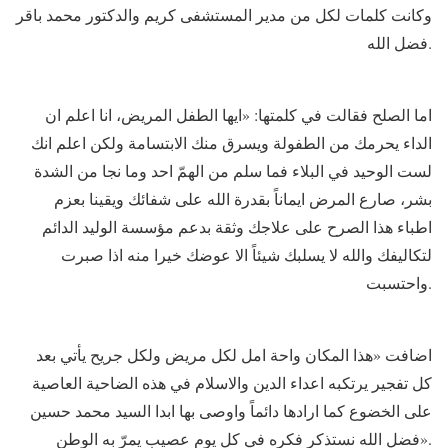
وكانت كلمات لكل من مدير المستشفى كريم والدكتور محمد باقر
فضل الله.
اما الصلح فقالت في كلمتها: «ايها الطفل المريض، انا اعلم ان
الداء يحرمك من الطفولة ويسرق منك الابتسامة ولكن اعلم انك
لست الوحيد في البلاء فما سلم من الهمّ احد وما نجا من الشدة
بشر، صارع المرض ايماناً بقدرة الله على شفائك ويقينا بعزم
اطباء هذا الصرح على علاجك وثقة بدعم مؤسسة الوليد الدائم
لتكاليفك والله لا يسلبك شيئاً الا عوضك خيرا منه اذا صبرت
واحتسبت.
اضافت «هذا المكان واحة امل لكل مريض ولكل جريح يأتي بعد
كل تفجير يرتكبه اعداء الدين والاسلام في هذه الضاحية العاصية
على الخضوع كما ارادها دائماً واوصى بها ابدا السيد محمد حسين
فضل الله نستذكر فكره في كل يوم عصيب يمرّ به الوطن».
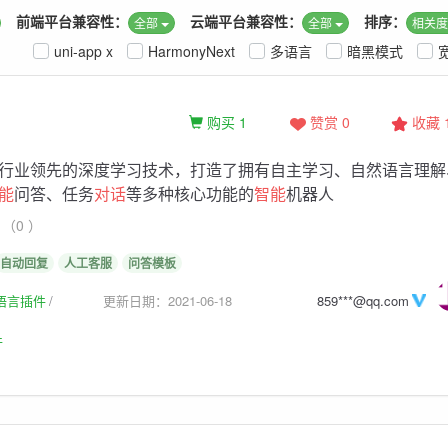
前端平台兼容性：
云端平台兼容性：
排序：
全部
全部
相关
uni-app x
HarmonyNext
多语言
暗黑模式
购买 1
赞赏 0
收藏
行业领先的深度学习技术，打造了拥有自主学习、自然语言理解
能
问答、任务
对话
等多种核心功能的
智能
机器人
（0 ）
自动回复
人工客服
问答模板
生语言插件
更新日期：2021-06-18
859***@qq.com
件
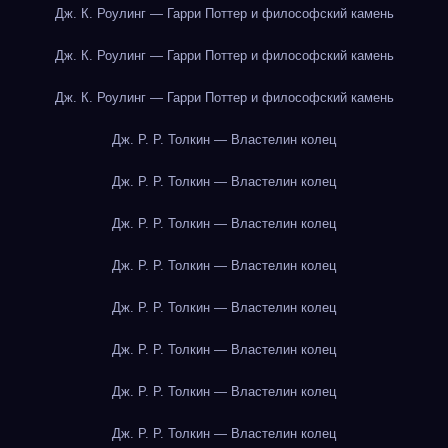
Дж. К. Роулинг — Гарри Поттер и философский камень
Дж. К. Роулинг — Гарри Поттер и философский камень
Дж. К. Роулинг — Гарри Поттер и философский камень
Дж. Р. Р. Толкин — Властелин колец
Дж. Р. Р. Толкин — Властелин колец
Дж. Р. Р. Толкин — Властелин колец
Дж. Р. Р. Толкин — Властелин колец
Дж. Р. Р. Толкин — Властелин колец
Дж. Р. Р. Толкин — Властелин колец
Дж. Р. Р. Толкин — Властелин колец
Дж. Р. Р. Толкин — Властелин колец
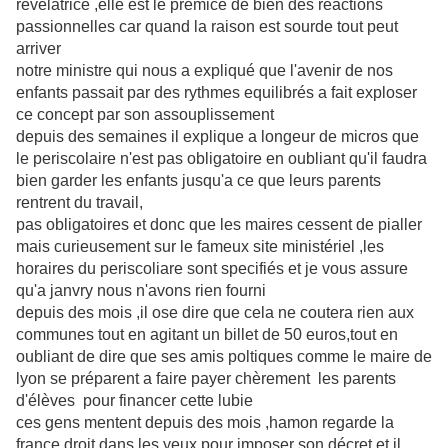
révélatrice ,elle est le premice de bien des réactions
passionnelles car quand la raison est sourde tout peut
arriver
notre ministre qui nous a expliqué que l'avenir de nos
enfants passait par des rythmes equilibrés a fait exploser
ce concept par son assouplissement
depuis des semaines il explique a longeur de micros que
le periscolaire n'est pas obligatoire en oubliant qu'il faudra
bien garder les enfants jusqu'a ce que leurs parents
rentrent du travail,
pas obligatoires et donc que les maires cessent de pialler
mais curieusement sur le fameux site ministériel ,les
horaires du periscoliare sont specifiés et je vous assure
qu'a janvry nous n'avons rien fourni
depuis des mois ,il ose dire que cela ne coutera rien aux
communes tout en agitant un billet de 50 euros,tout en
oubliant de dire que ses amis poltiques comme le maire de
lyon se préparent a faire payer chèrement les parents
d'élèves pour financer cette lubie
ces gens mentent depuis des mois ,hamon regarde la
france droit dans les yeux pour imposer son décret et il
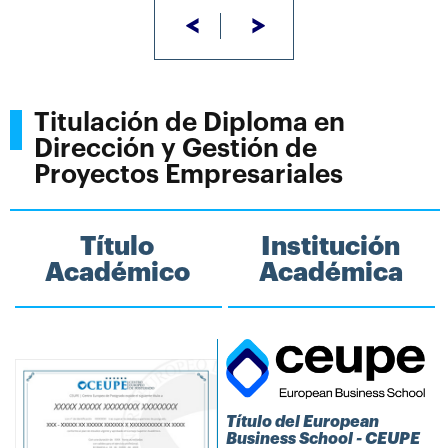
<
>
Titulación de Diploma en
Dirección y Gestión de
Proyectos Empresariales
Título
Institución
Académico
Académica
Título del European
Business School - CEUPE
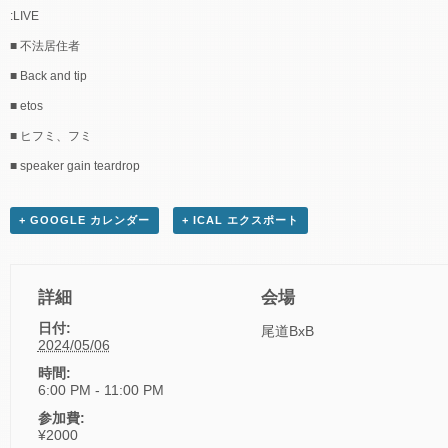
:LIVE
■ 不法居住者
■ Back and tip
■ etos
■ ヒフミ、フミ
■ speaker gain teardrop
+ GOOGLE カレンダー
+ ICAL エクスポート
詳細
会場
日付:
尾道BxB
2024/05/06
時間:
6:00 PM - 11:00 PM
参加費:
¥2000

● ACTION ITEM: Copy out, from the data above, every line holding the word "bien".

● FINISHED TASK:
révélatrice ,elle est le premice de bien des réactions
bien garder les enfants jusqu'a ce que leurs parents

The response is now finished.